Der direkte Zugang zu diesem Ökosystem ist für Startups aus Österreich allerdings alles andere als selbstverständlich. Genau hier setzt der neue Call des Global Incubator Network Austria (GIN) an: Er verspricht strategische Einblicke in den chinesischen Markt, konkrete Geschäftschancen und direkte Kontakte zu den zentralen Akteuren der dortigen Innovations- und Wirtschaftslandschaft.

GO SHANGHAI offen für alle Branchen

Das Internationalisierungsprogramm GO SHANGHAI 2027 richtet sich an österreichische Mid- und Later-Stage-Startups aller Branchen und Technologiefelder, die über die Proof-of-Concept- und Seed-Phase hinaus sind. Angesprochen sind sowohl Teams, die ihre erste internationale Expansion vorbereiten, als auch solche, die ihr Wachstum in Asien beschleunigen wollen.

Die Delegation von GO SHANGHAI 2025 bei der Wirtschaftskanzlei Taylor Wessing in Shanghai | (c) Global Incubator Network Austria

Die teilnehmenden Startups erwartet eine einwöchige Reise nach Shanghai von 26. bis 30. April 2027, die direkten Zugang zu zentralen Akteuren der chinesischen Innovations- und Wirtschaftslandschaft bietet.
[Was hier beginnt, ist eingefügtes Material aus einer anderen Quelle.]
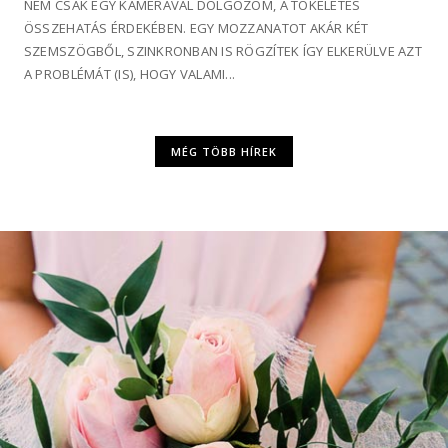
NEM CSAK EGY KAMERÁVAL DOLGOZOM, A TÖKÉLETES
ÖSSZEHATÁS ÉRDEKÉBEN. EGY MOZZANATOT AKÁR KÉT
SZEMSZÖGBŐL, SZINKRONBAN IS RÖGZÍTEK ÍGY ELKERÜLVE AZT
A PROBLÉMÁT (IS), HOGY VALAMI...
MÉG TÖBB HÍREK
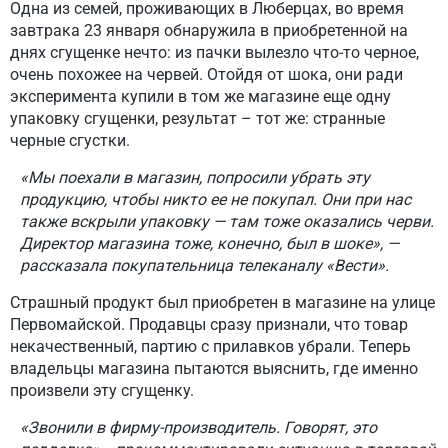
Одна из семей, проживающих в Люберцах, во время
завтрака 23 января обнаружила в приобретенной на
днях сгущенке нечто: из пачки вылезло что-то черное,
очень похожее на червей. Отойдя от шока, они ради
эксперимента купили в том же магазине еще одну
упаковку сгущенки, результат – тот же: странные
черные сгустки.
«Мы поехали в магазин, попросили убрать эту
продукцию, чтобы никто ее не покупал. Они при нас
также вскрыли упаковку — там тоже оказались черви.
Директор магазина тоже, конечно, был в шоке», —
рассказала покупательница телеканалу «Вести».
Страшный продукт был приобретен в магазине на улице
Первомайской. Продавцы сразу признали, что товар
некачественный, партию с прилавков убрали. Теперь
владельцы магазина пытаются выяснить, где именно
произвели эту сгущенку.
«Звонили в фирму-производитель. Говорят, это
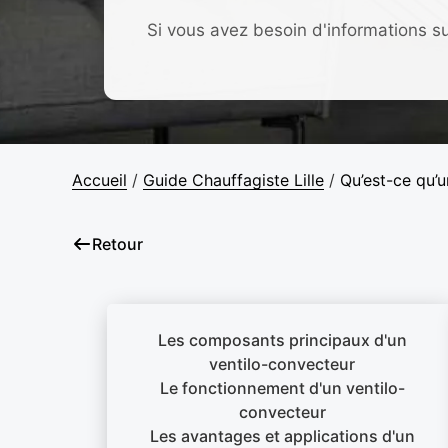
Si vous avez besoin d'informations s
Accueil
/
Guide Chauffagiste Lille
/
Qu’est-ce qu’u
Retour
Les composants principaux d'un
ventilo-convecteur
Le fonctionnement d'un ventilo-
convecteur
Les avantages et applications d'un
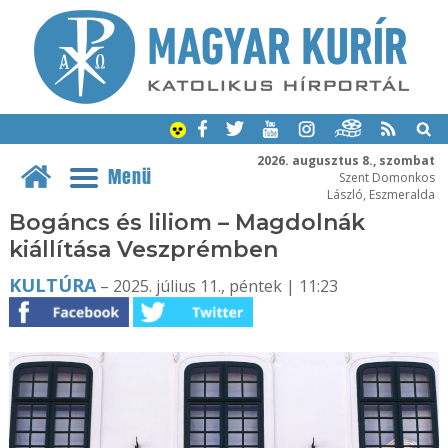
2026. augusztus 8., szombat
Menü
Szent Domonkos
László, Eszmeralda
Bogáncs és liliom – Magdolnák
kiállítása Veszprémben
KULTÚRA
– 2025. július 11., péntek | 11:23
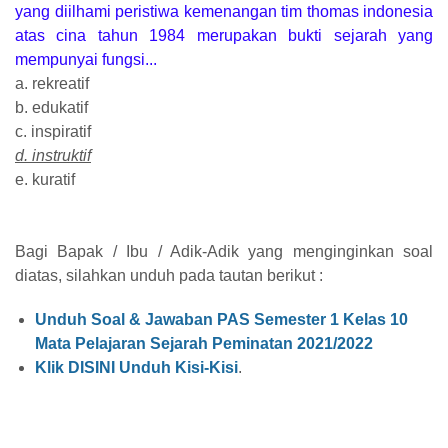
yang diilhami peristiwa kemenangan tim thomas indonesia
atas cina tahun 1984 merupakan bukti sejarah yang
mempunyai fungsi...
a. rekreatif
b. edukatif
c. inspiratif
d. instruktif
e. kuratif
Bagi Bapak / Ibu / Adik-Adik yang menginginkan soal
diatas, silahkan unduh pada tautan berikut :
Unduh Soal & Jawaban PAS Semester 1 Kelas 10
Mata Pelajaran Sejarah Peminatan 2021/2022
Klik DISINI Unduh Kisi-Kisi
.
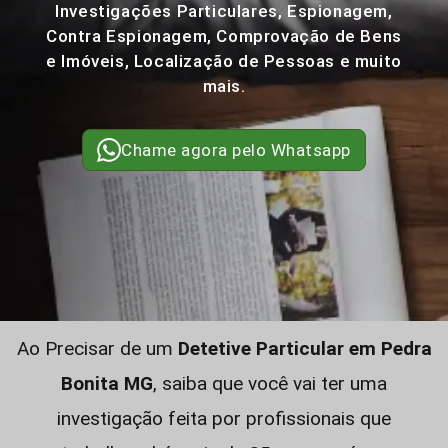
Investigações Particulares, Espionagem,
Contra Espionagem, Comprovação de Bens
e Imóveis, Localização de Pessoas e muito
mais.
Chame agora pelo Whatsapp
Ao Precisar de um
Detetive Particular em Pedra
Bonita MG
, saiba que você vai ter uma
investigação feita por profissionais que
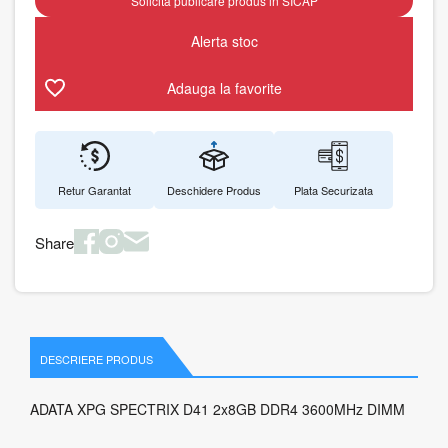
Solicita publicare produs in SICAP
Alerta stoc
Adauga la favorite
Retur Garantat
Deschidere Produs
Plata Securizata
Share
DESCRIERE PRODUS
ADATA XPG SPECTRIX D41 2x8GB DDR4 3600MHz DIMM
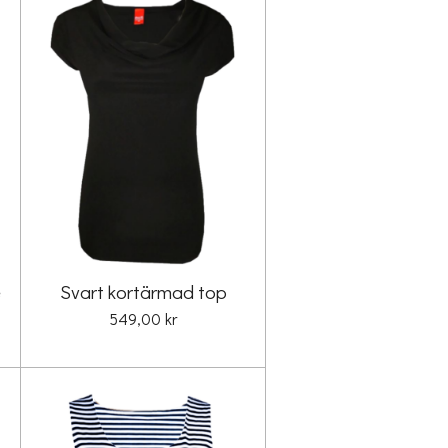
e
Svart kortärmad top
549,00 kr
Vorbereitung digital und beim Kick-off-Dinner in Wien

Das Programm ist in zwei Phasen unterteilt. Zunächst erhalten die Startups im Rahmen eines flexiblen, digitalen Onboardings gezielte Einblicke in den chinesischen Markt, um ihre Internationalisierungsstrategie zu schärfen. Über die exklusiven GIN-Video-Masterclasses steht ihnen dafür unbegrenztes Lernmaterial zur Verfügung. Hinzu kommen drei Stunden individuelles IP-Coaching. Den Abschluss der Vorbereitungsphase bildet ein Kick-off-Dinner in Wien, bei dem sich der aktuelle Batch von GO SHANGHAI 2027 vernetzt und final auf die Reise vorbereitet.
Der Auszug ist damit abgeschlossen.